Linux namespaces and cgroups are the two kernel mechanisms that make containers possible. Without them, you have processes; with them, you have containers. Docker is mostly a tool for configuring these features at scale.

Theory

TL;DR

  • Namespaces answer "what can this process see?". Seven types: PID, mount, network, IPC, UTS, user, cgroup.
  • cgroups answer "what can this process use?". Limits CPU, memory, I/O, PIDs.
  • Both are kernel features that pre-date Docker by years (LXC popularized them; Docker made them mainstream).
  • A container is conceptually: unshare() to create namespaces + cgroups config + chroot (or pivot_root) into a rootfs + exec() your binary.
  • Modern Docker on Linux uses cgroups v2 (unified hierarchy). Legacy v1 had separate hierarchies per controller.

Namespaces — the seven types

NamespaceWhat it isolates
PIDprocess IDs — container has its own PID 1
mount (mnt)mount points — container has its own filesystem view
network (net)network interfaces, routing tables, sockets, ports
IPCshared memory, semaphores, message queues
UTShostname and domain name
userUIDs/GIDs (with remapping)
cgroupcgroup root view (cgroups v2)

Each namespace is a kernel resource you can attach a process to via unshare(2) or clone(2). Docker creates them when starting a container.

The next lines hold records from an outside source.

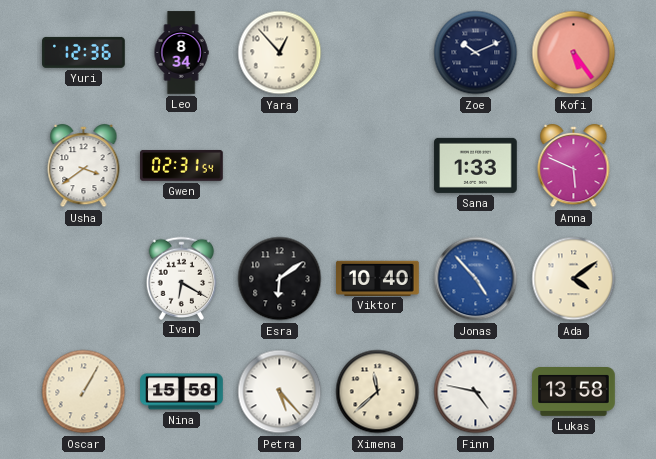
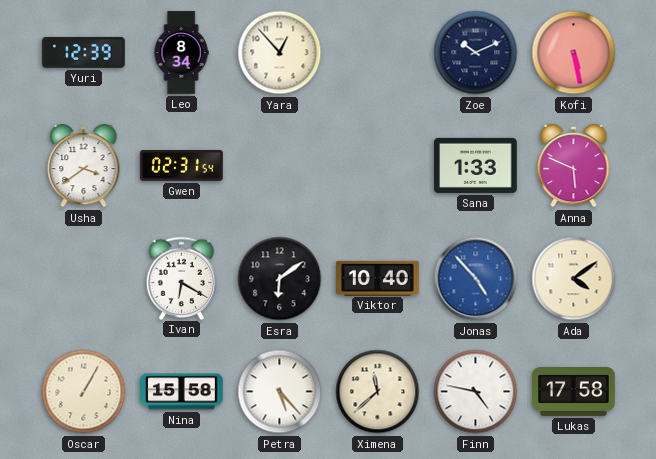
Yuri: 12:36 -> 12:39
Kofi: 5:24 -> 5:28
Lukas: 13:58 -> 17:58
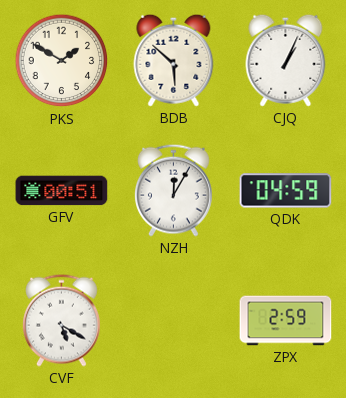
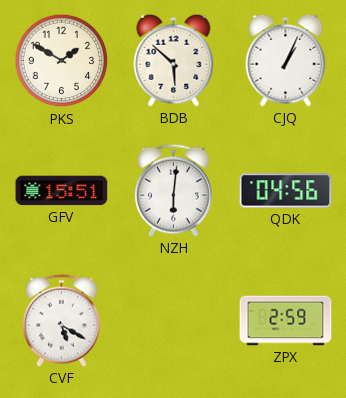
GFV: 00:51 -> 15:51
NZH: 12:05 -> 6:01
QDK: 04:59 -> 04:56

Verifying namespaces in a running container

bash
# A container's namespaces (each has a unique inode) $ docker run -it --rm alpine sh / # ls -la /proc/self/ns lrwxrwxrwx ... cgroup -> 'cgroup:[4026532840]' lrwxrwxrwx ... ipc -> 'ipc:[4026532838]' lrwxrwxrwx ... mnt -> 'mnt:[4026532836]' lrwxrwxrwx ... net -> 'net:[4026532842]' lrwxrwxrwx ... pid -> 'pid:[4026532839]' lrwxrwxrwx ... user -> 'user:[4026531837]' lrwxrwxrwx ... uts -> 'uts:[4026532837]' # Compare with the host (different inodes for everything except possibly user) $ ls -la /proc/self/ns

Different inodes = different namespaces = isolated views.

cgroups — what they limit

In cgroups v2 (unified hierarchy, the modern norm), the controllers include:

cpu — CPU time (cpus, cpu.weight) memory — RAM and swap usage io — block I/O bandwidth and IOPS pids — number of processes rdma — RDMA bandwidth hugetlb — huge pages
bash
# Inside a container with --memory=256m $ docker run --rm --memory=256m alpine cat /sys/fs/cgroup/memory.max 268435456 # 256 * 1024 * 1024 bytes $ docker run --rm --cpus=0.5 alpine cat /sys/fs/cgroup/cpu.max 50000 100000 # 50ms quota per 100ms period (= 0.5 CPU)

Docker translates --memory, --cpus, etc. into cgroup files in /sys/fs/cgroup/....

How docker run uses both

docker run --memory=256m --cpus=1 myapp ├── containerd → runc │ │ │ ├── unshare(CLONE_NEW{PID,NS,NET,IPC,UTS,USER,CGROUP}) │ │ → 7 fresh namespaces │ │ │ ├── write cgroup files │ │ → memory.max=256MB, cpu.max=100000 100000 │ │ │ ├── pivot_root into image rootfs │ │ │ └── exec(your-binary) └── you see a 'container'

Namespaces give it private views; cgroups limit what it can do; pivot_root + image layers give it a custom filesystem; exec runs your binary as PID 1 in this little world.

User namespace: the security frontier

bash
# Default (no user namespace remapping): root inside = root on host (unless capability-restricted) $ docker run --rm alpine id uid=0(root) gid=0(root) # Inside the container, you are root; the kernel knows. # With userns-remap: root inside maps to a non-root UID on host $ # /etc/docker/daemon.json: { "userns-remap": "default" } $ docker run --rm alpine id uid=0(root) gid=0(root) # Inside, still root. But on the host, processes are some-non-root-UID.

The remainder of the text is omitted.